The title was absolutely right; the first part, at least. I had been the biggest disappointment of the year when I got drafted. I scored only a few goals, had barely any assists, and got banged around so much that even I started doubting whether I would be able to pursue a career in the NHL. 

I grabbed my car keys and headed out of my apartment. I needed to work out all of these... doubts away. A new season would be starting tomorrow, and I needed to get my head in the game. I couldn't let myself get distracted by a news article, as truthful as they were. 

I tried weightlifting for a while at the gym, but my thoughts were running too fast through my mind for me to actually be able to focus on my form, so I tried running. 

Apart from skating, running had always been a way for me to clear my head. I usually started with a light jog and kept adding speed until I was running so hard and fighting so hard to get enough oxygen into my lungs to be thinking about anything that could be bothering me. 

Not this time, though. I pushed myself to the limit, sprinting until my lungs ached and my legs felt like giving out, but the thoughts were still there. 

The truth was, after being the first pick in the NHL Draft, everyone had such high expectations for me for my rookie season. Even I had thought that I could shine in the big leagues just like I had in the junior ones. I had been overly confident in my abilities and had underestimated everyone else. It took me a while to understand that I might have been the first pick my year, but there had been a first pick too in the years after that. There were people who were so much better, bigger, older, and faster than me. 

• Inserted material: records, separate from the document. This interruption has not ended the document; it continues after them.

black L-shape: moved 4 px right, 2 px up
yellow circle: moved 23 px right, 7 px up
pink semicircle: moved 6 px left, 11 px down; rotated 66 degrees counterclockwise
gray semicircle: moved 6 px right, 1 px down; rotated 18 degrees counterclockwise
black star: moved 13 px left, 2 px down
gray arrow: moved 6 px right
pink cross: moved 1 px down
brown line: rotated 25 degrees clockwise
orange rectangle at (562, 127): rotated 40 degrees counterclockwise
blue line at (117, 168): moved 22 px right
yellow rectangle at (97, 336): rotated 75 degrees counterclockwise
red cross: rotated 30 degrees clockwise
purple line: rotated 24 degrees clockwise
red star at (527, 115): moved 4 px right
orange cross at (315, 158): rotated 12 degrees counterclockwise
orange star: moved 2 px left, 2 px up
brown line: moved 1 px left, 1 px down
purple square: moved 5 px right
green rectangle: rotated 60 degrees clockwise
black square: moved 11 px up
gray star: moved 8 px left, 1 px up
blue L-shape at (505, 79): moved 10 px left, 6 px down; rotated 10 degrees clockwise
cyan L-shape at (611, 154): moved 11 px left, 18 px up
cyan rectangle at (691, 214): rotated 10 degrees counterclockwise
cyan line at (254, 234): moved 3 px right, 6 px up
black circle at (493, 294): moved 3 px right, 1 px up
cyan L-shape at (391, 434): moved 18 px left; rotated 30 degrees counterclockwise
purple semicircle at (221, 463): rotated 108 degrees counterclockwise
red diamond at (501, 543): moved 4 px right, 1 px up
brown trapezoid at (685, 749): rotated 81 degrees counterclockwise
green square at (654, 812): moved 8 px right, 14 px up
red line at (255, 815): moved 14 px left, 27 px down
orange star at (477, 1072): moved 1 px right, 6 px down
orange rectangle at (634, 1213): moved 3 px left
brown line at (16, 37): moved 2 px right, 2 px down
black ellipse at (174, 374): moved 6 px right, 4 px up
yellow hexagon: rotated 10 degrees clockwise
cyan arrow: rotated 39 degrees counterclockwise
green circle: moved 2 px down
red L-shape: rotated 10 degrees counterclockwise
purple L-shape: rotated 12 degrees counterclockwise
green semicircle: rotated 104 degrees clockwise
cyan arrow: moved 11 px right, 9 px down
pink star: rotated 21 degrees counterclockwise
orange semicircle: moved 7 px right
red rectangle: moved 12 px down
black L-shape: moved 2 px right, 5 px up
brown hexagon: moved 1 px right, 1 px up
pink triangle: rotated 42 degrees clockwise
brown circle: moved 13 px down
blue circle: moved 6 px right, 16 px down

The first ever game I played, I got slammed against the boards so hard that my helmet just flew off and my head hit the ice so hard I couldn't play for a month after. The following games weren't any better. I had a hard time accepting that I was failing, and so I started losing my temper. I got sent to the penalty box so many times, giving the other team so many power plays, that I cost my team several victories. My knuckles were always cut up and bruised, and my lip was always split. 

It was around this time when the news started spreading; apparently, the Chicago Whispers had made a huge mistake in drafting me and were now paying the price. Everyone who had once shown me immense support and who had been so hopeful I would succeed was now turning against me, blaming me for the downfall of their favorite team. And although I had never really cared about what other people thought about me, especially not the media, the thing that truly hit me about it was when I realized my teammates thought the same thing. 

My teammates, the great Chicago Whispers, were some of the best men I had ever met. Such good guys with such positive attitudes, immense talent, and nothing but positive feedback to give me after every game. They never complained about how badly I was playing, only gave me pointers to help me improve. They never said anything about the many fights that I caused and how they cost us several games, only backed me up and asked if I was okay after. And although they never told me, I could tell they thought they were better off before I joined the team. I had cost them too much, and although they were too kind to tell me, they couldn't help but feel the same thing the media had been announcing. 

I remember the sinking feeling in my stomach that came with failure, and I remember the pressure in my chest that rose whenever I was alone, allowing myself to dwell on my failures and overthink. It was only once I realized how badly I was letting down my teammates, that I reached out to our coach, and asked for help.